* [Prompt]: When you reach the line containing "You are a GUI" in the entries below, start writing out each line exactly, and stop after the line containing "Meld deg inn som kunde (351, 259)".

* [Recorded information]:
- - -

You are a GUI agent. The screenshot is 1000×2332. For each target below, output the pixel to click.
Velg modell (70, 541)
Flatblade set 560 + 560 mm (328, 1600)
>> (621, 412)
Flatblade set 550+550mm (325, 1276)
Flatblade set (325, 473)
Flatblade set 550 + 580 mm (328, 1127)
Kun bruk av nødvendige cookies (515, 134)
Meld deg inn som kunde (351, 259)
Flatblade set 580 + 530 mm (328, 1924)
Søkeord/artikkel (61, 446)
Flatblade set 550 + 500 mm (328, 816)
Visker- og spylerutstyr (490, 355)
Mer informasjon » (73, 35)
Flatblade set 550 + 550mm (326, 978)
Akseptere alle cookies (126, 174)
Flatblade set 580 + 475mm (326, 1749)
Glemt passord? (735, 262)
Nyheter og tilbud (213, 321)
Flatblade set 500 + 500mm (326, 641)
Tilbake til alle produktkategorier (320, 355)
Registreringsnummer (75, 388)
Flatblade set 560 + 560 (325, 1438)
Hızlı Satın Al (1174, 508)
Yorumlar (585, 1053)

- - -

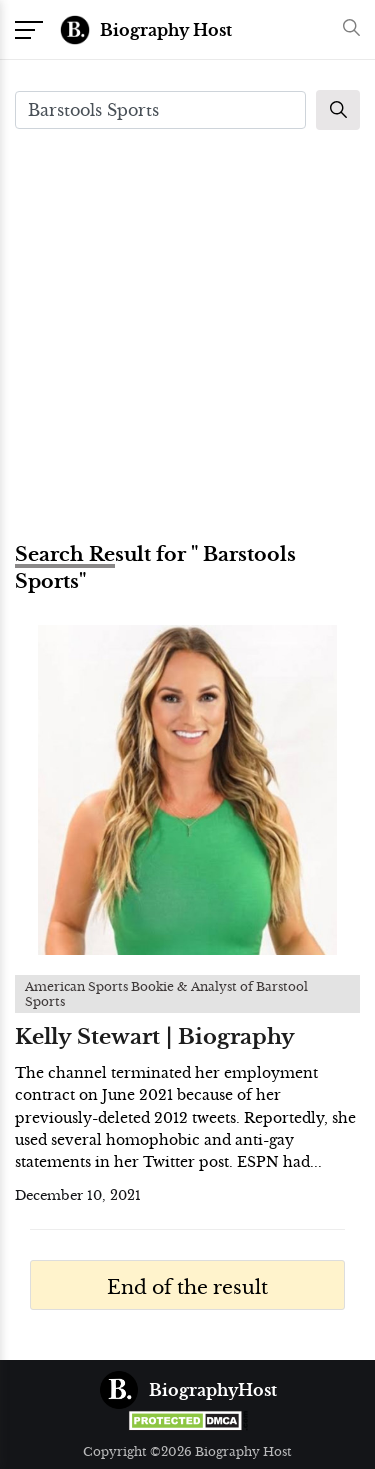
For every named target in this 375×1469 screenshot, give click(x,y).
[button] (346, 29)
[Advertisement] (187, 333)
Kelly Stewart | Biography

- - -

* [Answer section]:
You are a GUI agent. The screenshot is 1000×2332. For each target below, output the pixel to click.
Velg modell (70, 541)
Flatblade set 560 + 560 mm (328, 1600)
>> (621, 412)
Flatblade set 550+550mm (325, 1276)
Flatblade set (325, 473)
Flatblade set 550 + 580 mm (328, 1127)
Kun bruk av nødvendige cookies (515, 134)
Meld deg inn som kunde (351, 259)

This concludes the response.